For one thing, we would be pleasantly surprised to find that the essence of Jesus’ teaching was that God is in and among us – and is not, as author Michael Morwood puts it, an “elsewhere God.”  We’d recognize that our relationship with God is one and the same as our relationship with all of creation, in particular with our fellow human beings.   That’s an important mouthful!  It means that the way I treat any person in my life is precisely the way I am treating God.

That is why the Good Shepherd said that what we do for each other we are doing for him.


Last month, some of you may have read in the New York Times, a great Protestant New Testament scholar by the name of Marcus Borg, died at the age of 72.  By all accounts, despite his total immersion in biblical theology, he was a very human, kind, gentle, loving and compassionate man.  His widow, incidentally, is an Episcopal priest.  His contributions to our understanding of Jesus and his times were enormous and will be a guiding influence in modern Christianity for decades, if not centuries, to come.

But how often it happens that out of the voluminous teaches that extraordinary minds like Dr. Borg leave us, there stands out, above all the rest, some simple statement that even a child can understand.  One of those from Dr. Borg caught my eye and remained with me as I prepared this homily this past week.

The topic was the afterlife – “heaven,” as most people refer to it.  Dr. Borg wrote, “So, is there an afterlife, and if so, what will it be like?  I don’t have a clue.  But I am confident that the one who buoyed us up in life will also buoy us up through death.  We die into God.  What more that means, I do not know.  But that is all I need to know.” 

My dear friend, Australian theologian and author, Michael Morwood, has said words very much like Dr. Borg’s.  He wrote: “God is not present in some places and peoples, absent in others.  Our death will not mean travel somewhere else.  (I add “…to an imaginary heaven or to an imaginary hell”).  Rather it will be a transformation into a completely different way of living in God – the God who is always present in creation.  We live in God and we die into the love that is God, and nothing can change that.”   

As we’re so fond of saying, “Let’s face it”: no one knows what happens after death.  The beloved Cardinal Joseph Bernardin said several years ago, when the question was put to him by a young man, that he didn’t know any more than the young man himself did.  Not even Jesus is of much help to us in this regard, assuring us only that these mysteries of life belong to the God he called Father.

But notice, in particular, that one small sentence of Dr.

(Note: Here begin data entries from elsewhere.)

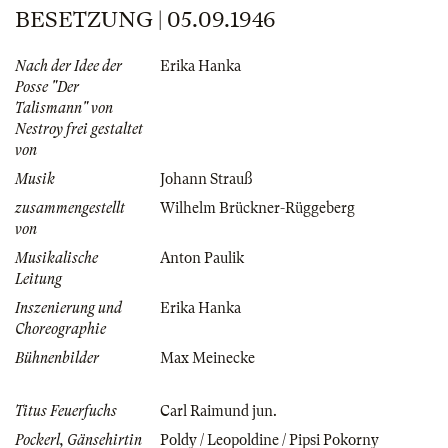
BESETZUNG | 05.09.1946
Nach der Idee der
Erika Hanka
Posse "Der
Talismann" von
Nestroy frei gestaltet
von
Musik
Johann Strauß
zusammengestellt
Wilhelm Brückner-Rüggeberg
von
Musikalische
Anton Paulik
Leitung
Inszenierung und
Erika Hanka
Choreographie
Bühnenbilder
Max Meinecke
Titus Feuerfuchs
Carl Raimund jun.
Pockerl, Gänsehirtin
Poldy / Leopoldine / Pipsi Pokorny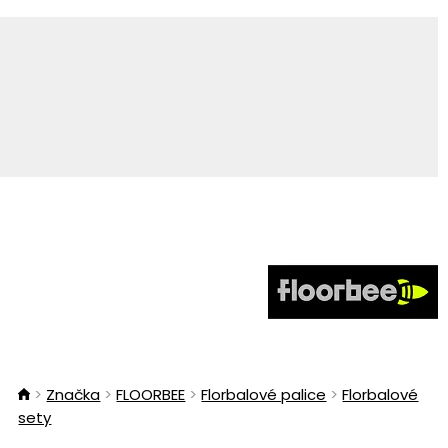
Značka
FLOORBEE
Florbalové palice
Florbalové
sety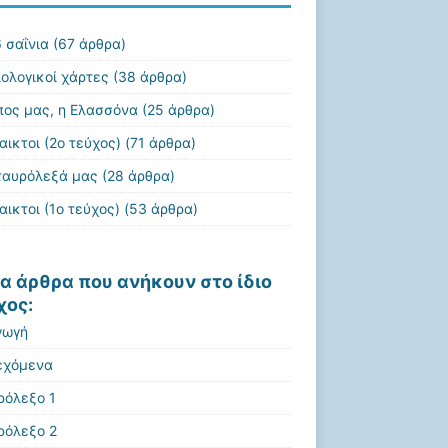
 σαΐνια
(67 άρθρα)
ιολογικοί χάρτες
(38 άρθρα)
πος μας, η Ελασσόνα
(25 άρθρα)
αικτοι (2ο τεύχος)
(71 άρθρα)
ταυρόλεξά μας
(28 άρθρα)
αικτοι (1ο τεύχος)
(53 άρθρα)
α άρθρα που ανήκουν στο ίδιο
χος:
γωγή
εχόμενα
ρόλεξο 1
ρόλεξο 2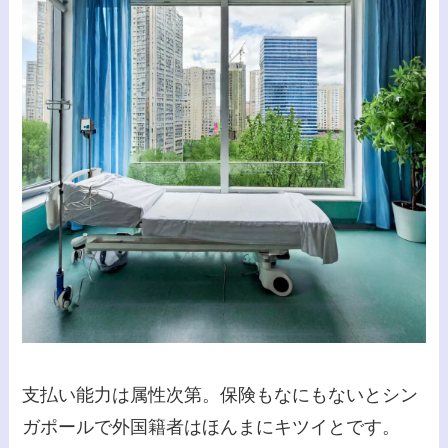
支払い能力は属性次第。保険もなにもないとシン
ガポールで外国籍者はほんまにキツイとです。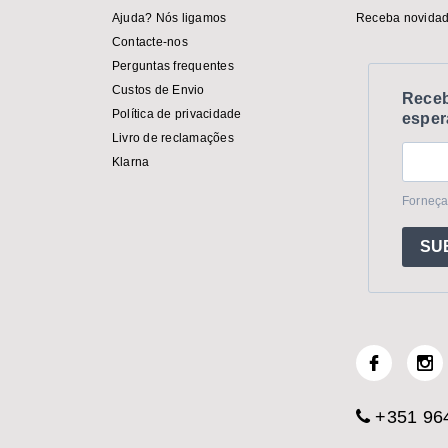
Ajuda? Nós ligamos
Receba novidad
Contacte-nos
Perguntas frequentes
Custos de Envio
Receb
Política de privacidade
esper
Livro de reclamações
Klarna
Forneça
SU
+351 964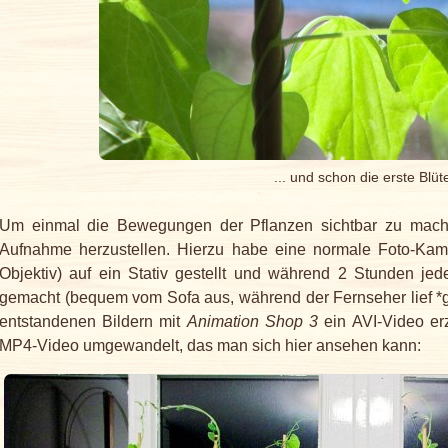
... und schon die erste Blüt
Um einmal die Bewegungen der Pflanzen sichtbar zu machen,
Aufnahme herzustellen. Hierzu habe eine normale Foto-Kam
Objektiv) auf ein Stativ gestellt und während 2 Stunden jed
gemacht (bequem vom Sofa aus, während der Fernseher lief *g
entstandenen Bildern mit
Animation Shop 3
ein AVI-Video er
MP4-Video umgewandelt, das man sich hier ansehen kann:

Borg’s: “We die into God,” and almost the same from Morwood, “We die into the love that is God.”  Of that they are sure. Borg admits, and I’m certain Morwood would agree, that the full meaning of that belief statement escapes him, but that the little he does know is all he needs to know.

It is, after all, a matter of personal choice.  We are free to believe or not to believe, according to whatever seems more likely and plausible to us.

I choose to believe – although, like the theologians, I don’t have the foggiest idea of what the afterlife will be like.  Believing in a life that awaits us beyond death gives me courage to live life here on earth with all the energy and zest that I can give it.  It helps me to accept present failures and disappointments and limitations as mere potholes in an otherwise smooth road.  It keeps reminding me that there lies ahead a total sharing in the life of the creator of the universe, an experience that will satisfy me beyond my wildest aspirations and desires.

It is Lent.  We are on our way once again to Easter, the quintessential celebration of life!  Let’s not waste the opportunity to think often and deeply about who we are, and who Jesus is, and how we have been granted the grace to view just enough of what lies ahead to fill us with eager anticipation!